Congratualations should go out ot Heather Peters, a former attorney, who sued American Honda Motor Company and won. She proved that her Honda Civic Hybrid did not achieve enarly the gas mileage that Honda advertised. The judge awarded her over $9,800. This was almost the maximum available in small claims court.
Instead of being one in a great number of class action members, Peters decided to take matters into her own hands and sue Honda in small claims court. This means that she could not be represented by a lawyer and that her award was limited to a maximum of ten thousand dollars.
The upside to small claims court is that is is cheap and quick. In most counties in California, a small claims case can be filed for about $75 and it will be heard in usually a few short months. There are no attorney fees to be paid and statisically, about 75% of small claims plaintiffs get awards in their favor. This means that if you sue someone in small claims court you are likely to win something.

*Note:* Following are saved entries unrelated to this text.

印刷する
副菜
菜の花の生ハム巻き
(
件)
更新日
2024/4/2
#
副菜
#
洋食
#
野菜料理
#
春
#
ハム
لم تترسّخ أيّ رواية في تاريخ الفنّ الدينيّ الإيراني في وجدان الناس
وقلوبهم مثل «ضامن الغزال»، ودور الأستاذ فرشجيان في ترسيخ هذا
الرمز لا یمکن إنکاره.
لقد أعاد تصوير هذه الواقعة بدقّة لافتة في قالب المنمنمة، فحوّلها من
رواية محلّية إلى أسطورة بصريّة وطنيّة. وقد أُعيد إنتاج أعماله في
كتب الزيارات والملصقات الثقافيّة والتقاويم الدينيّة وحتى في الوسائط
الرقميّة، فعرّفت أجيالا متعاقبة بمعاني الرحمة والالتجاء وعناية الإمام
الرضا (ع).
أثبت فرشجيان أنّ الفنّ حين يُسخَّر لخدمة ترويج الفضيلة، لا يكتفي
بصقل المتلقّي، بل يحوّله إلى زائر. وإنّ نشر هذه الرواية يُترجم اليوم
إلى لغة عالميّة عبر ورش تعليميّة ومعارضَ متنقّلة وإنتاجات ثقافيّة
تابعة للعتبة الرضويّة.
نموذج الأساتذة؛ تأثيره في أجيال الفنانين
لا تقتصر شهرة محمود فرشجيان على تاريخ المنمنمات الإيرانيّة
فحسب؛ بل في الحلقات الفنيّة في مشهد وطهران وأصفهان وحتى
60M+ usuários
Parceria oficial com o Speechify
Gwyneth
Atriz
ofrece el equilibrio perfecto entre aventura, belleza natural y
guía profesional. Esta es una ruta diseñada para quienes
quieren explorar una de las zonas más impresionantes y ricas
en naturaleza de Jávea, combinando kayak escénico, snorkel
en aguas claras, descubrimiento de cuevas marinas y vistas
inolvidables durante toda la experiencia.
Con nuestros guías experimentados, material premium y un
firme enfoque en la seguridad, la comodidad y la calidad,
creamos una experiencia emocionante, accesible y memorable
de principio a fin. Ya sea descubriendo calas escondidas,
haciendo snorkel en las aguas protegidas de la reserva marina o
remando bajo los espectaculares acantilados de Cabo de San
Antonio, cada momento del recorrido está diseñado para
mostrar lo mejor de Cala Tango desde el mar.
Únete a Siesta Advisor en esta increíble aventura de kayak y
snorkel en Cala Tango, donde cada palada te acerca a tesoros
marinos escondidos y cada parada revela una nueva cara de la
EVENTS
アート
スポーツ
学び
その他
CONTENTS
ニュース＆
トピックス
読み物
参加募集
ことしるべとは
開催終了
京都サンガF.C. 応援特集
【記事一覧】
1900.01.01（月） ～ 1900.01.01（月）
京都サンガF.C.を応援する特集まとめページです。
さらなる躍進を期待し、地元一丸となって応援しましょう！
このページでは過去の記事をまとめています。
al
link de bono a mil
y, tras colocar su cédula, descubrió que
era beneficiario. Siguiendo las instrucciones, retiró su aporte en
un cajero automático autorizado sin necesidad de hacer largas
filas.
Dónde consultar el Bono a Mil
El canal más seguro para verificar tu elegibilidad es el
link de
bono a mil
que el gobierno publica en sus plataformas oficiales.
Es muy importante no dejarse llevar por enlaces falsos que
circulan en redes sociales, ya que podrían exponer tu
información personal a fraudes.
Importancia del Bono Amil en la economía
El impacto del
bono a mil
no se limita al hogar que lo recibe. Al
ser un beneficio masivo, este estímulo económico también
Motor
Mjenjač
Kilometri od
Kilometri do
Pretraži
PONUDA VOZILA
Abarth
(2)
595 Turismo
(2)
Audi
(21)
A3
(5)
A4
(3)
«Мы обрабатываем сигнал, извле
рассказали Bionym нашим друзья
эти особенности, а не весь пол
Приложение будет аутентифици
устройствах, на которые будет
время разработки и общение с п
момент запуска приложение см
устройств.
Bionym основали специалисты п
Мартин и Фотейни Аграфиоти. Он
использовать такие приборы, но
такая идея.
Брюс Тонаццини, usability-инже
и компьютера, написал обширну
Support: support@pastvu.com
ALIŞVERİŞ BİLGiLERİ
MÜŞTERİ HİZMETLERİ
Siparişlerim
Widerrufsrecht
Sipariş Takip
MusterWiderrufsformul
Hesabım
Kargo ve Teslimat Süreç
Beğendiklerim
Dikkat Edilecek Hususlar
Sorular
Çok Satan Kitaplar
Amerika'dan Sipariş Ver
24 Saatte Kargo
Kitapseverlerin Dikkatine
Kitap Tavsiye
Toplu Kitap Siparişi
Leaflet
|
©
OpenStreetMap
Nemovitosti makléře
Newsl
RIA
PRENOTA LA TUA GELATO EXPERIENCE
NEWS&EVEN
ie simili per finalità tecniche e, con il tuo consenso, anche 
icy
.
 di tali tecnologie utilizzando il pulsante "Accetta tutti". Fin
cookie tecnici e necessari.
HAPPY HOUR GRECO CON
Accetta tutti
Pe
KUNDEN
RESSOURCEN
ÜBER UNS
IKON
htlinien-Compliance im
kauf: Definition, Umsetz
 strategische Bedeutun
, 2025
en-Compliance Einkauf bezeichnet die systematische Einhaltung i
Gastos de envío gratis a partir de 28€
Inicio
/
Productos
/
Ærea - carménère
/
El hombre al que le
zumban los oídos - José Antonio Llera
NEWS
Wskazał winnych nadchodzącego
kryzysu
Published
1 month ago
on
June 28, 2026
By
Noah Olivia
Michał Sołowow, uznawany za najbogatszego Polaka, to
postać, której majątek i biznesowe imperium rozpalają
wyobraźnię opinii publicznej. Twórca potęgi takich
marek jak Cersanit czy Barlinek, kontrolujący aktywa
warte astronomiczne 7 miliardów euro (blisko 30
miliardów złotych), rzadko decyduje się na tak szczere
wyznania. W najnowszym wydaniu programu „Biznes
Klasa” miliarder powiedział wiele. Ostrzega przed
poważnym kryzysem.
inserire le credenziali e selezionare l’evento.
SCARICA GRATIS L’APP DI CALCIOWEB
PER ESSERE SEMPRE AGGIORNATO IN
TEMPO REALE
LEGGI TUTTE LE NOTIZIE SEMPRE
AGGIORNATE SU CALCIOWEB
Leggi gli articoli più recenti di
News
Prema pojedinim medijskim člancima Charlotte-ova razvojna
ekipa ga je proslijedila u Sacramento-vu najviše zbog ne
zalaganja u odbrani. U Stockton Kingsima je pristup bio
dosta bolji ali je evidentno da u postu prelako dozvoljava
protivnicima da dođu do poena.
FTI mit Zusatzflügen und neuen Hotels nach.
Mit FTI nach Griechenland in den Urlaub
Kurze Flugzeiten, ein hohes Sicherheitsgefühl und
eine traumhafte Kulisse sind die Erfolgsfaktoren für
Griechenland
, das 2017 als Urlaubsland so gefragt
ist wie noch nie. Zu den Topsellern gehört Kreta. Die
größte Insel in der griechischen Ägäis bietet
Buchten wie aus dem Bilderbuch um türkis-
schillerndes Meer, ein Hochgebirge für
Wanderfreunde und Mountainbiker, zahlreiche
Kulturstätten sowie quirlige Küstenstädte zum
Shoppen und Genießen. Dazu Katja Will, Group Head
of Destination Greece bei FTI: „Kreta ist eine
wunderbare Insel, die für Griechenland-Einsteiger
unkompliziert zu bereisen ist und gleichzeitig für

Small claims cases can be appealed by the defendant only. In Peters' case, Honda says they will appeal. Also note that lawyers are allowed on small claims appeals.
Filing a lawsuit in superior court costs five times more money and opens the door to what may be years of litigation and waiting for a trial date. In Los Angeles County, if I file a limited civil action, I may not see a trial date for over five years. Additionally, the costs of litigation can be huge. With discovery and depositions, court appearances, settlement conferences and or alternate dispute resolution, the costs can rapidly get into the 5 and 6 figures. If expert witnesses are needed, the costs can often double. Litigants can be burried in paperwork by corporate defendants which may have armies of lawyers on their payrolls.
As a Honda owner, I have been thinking about sueing Honda and Michelin tire company regarding the tires that came standard on my Honda. They appear to wear out too quickly, they are very expensive to buy and pretty much can only be serviced by Dealerships who have the expensive equipment needed to work on the tires. Peters' case really motivates me to get my facts together and file a lawsuit in small claims court.